**MATERIAL SUPPLIED**
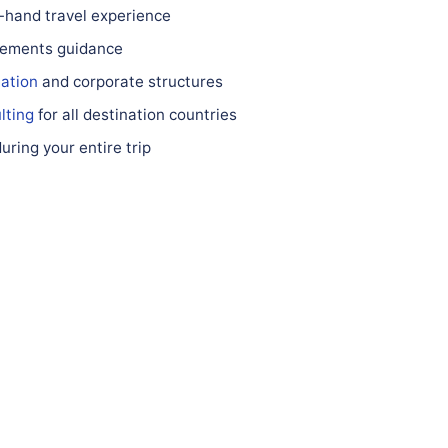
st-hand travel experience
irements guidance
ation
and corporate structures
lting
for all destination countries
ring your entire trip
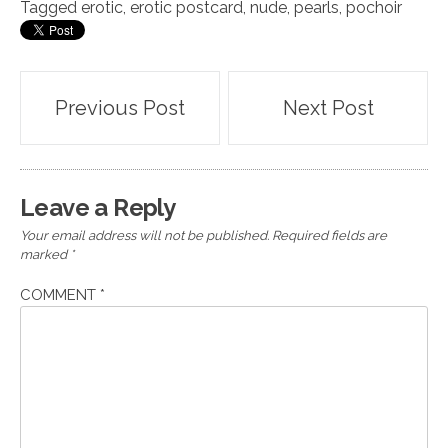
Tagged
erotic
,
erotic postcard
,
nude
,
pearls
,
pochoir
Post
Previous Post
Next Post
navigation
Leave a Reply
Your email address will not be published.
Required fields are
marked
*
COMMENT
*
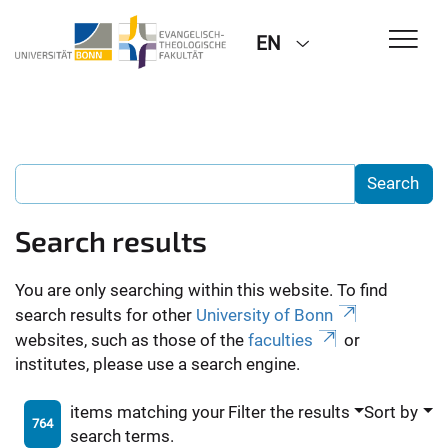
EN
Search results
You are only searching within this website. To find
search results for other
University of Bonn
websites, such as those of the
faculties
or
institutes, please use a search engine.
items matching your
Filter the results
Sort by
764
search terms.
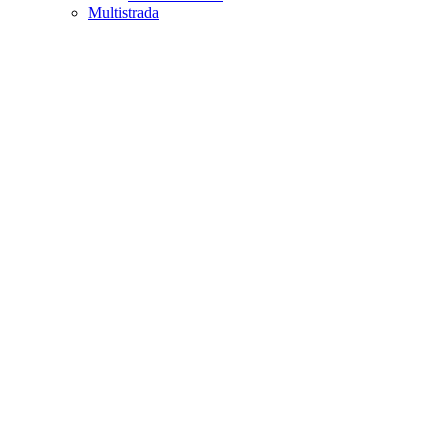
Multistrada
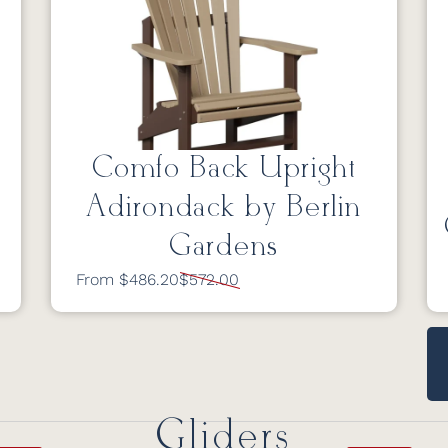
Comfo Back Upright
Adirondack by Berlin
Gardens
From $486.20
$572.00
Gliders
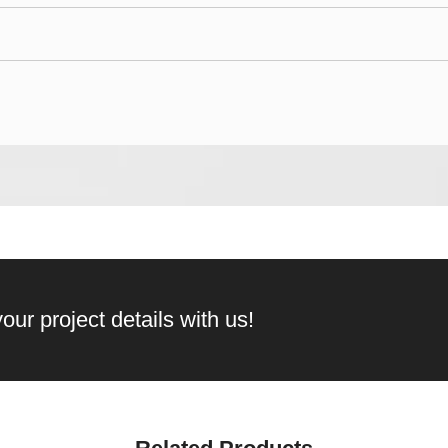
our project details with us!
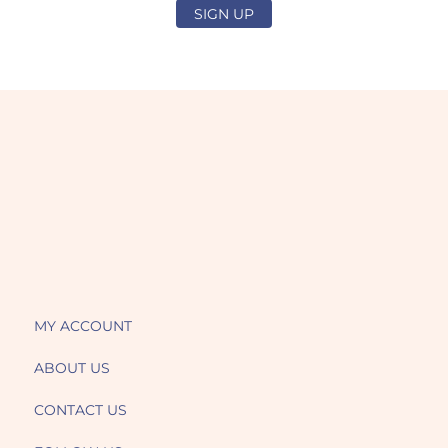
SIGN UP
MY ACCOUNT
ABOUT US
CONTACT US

**WHAT NEEDS TO BE DONE**
Would you restate the listing word for word without its pictures?

**SOLUTION**
st-hand travel experience
irements guidance
ation
and corporate structures
lting
for all destination countries
ring your entire trip
Tagged
erotic
,
erotic postcard
,
nude
,
pearls
,
pochoir
Post
Previous Post
Next Post
navigation
Leave a Reply
Your email address will not be published.
Required fields are
marked
*
COMMENT
*
EN
Search results
You are only searching within this website. To find
search results for other
University of Bonn
websites, such as those of the
faculties
or
institutes, please use a search engine.
items matching your
Filter the results
Sort by
764
search terms.
Multistrada
Comfo Back Upright
Adirondack by Berlin
Gardens
From $486.20
$572.00
Gliders
our project details with us!
SIGN UP
MY ACCOUNT
ABOUT US
CONTACT US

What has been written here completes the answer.